## PROBLEM TO WORK ON
What lines below mention the word "Nirgendwo"? Copy each one.
START THE INPUT
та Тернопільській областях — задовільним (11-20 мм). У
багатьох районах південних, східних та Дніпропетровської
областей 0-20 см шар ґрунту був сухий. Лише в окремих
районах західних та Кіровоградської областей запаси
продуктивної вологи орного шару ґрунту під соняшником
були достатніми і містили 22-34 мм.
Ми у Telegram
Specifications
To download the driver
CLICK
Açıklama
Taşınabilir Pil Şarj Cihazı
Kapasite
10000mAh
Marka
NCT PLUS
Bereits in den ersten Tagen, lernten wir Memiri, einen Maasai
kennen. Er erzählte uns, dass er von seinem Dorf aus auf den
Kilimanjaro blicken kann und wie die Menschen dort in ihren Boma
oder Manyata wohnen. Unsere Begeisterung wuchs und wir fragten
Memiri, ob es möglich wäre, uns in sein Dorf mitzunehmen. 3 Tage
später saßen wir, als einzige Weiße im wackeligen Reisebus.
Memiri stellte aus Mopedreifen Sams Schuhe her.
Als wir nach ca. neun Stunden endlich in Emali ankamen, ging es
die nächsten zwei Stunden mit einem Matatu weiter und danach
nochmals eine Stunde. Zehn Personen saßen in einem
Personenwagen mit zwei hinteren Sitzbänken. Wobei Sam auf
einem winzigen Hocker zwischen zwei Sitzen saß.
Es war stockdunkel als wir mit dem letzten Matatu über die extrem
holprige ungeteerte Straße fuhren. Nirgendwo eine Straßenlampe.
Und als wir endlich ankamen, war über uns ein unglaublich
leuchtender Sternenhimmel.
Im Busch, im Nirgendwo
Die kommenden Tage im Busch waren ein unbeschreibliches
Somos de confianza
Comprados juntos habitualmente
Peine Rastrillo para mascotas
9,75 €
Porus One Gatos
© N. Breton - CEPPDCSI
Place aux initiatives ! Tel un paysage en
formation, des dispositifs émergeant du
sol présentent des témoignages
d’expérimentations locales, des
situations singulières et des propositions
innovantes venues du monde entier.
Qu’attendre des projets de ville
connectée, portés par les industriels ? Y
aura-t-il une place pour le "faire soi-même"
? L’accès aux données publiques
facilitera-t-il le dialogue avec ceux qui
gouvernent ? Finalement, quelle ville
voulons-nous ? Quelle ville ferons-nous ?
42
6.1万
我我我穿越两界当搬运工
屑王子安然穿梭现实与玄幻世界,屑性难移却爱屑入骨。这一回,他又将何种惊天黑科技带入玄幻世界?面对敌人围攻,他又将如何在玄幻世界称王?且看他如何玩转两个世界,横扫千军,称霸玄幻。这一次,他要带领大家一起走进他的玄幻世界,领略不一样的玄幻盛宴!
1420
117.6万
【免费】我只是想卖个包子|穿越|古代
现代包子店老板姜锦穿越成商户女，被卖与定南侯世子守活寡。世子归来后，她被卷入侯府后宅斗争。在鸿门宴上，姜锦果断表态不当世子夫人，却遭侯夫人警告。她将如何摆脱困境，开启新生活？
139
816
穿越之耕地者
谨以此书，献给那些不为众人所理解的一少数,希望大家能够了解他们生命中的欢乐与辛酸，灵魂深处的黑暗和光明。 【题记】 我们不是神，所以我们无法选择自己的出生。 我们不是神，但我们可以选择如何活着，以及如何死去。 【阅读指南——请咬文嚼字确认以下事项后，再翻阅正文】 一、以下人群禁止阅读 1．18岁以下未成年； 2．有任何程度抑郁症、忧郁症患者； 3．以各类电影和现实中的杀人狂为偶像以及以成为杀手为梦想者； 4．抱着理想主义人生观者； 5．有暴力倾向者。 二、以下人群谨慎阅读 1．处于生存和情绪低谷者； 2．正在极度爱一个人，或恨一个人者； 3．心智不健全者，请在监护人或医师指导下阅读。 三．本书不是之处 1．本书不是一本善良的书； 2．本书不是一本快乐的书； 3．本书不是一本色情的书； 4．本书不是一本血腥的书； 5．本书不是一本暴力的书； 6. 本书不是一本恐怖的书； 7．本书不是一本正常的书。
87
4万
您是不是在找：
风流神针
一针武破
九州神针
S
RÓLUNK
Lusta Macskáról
END THE INPUT
## EXERCISE ANSWER
holprige ungeteerte Straße fuhren. Nirgendwo eine Straßenlampe.
Im Busch, im Nirgendwo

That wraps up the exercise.